__Assignment__: For the data below, report how many lines contain the string "旧Twitter" and write nothing more.

+++ Records to use

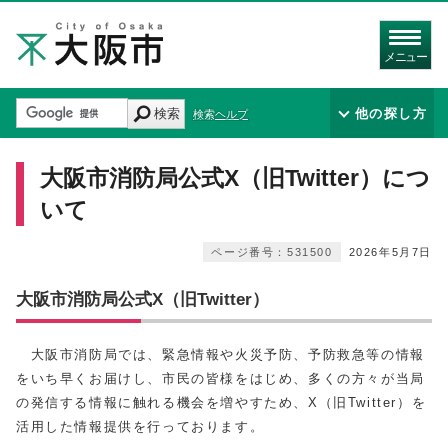
メニュー
検索
他の探し方
検索ヘルプ
大阪市消防局公式X（旧Twitter）につ
いて
ページ番号：531500
2026年5月7日
大阪市消防局公式X（旧Twitter）
大阪市消防局では、緊急情報や火災予防、予防救急等の情報
をいち早くお届けし、市民の皆様をはじめ、多くの方々が当局
の発信する情報に触れる機会を増やすため、X（旧Twitter）を
活用した情報提供を行っております。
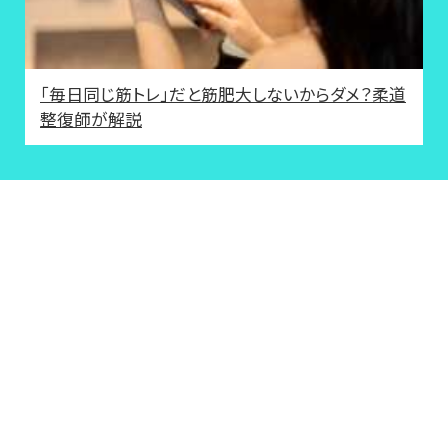
「毎日同じ筋トレ」だと筋肥大しないからダメ？柔道
整復師が解説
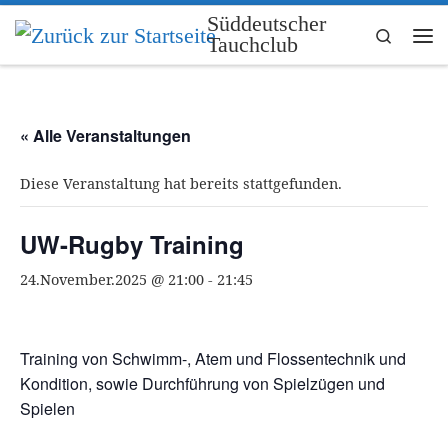
Süddeutscher
Zum Inhalt springen
Search
Tauchclub
Me
« Alle Veranstaltungen
Diese Veranstaltung hat bereits stattgefunden.
UW-Rugby Training
24.November.2025 @ 21:00
-
21:45
Training von Schwimm-, Atem und Flossentechnik und
Kondition, sowie Durchführung von Spielzügen und
Spielen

++++++

__Output of the task__: 3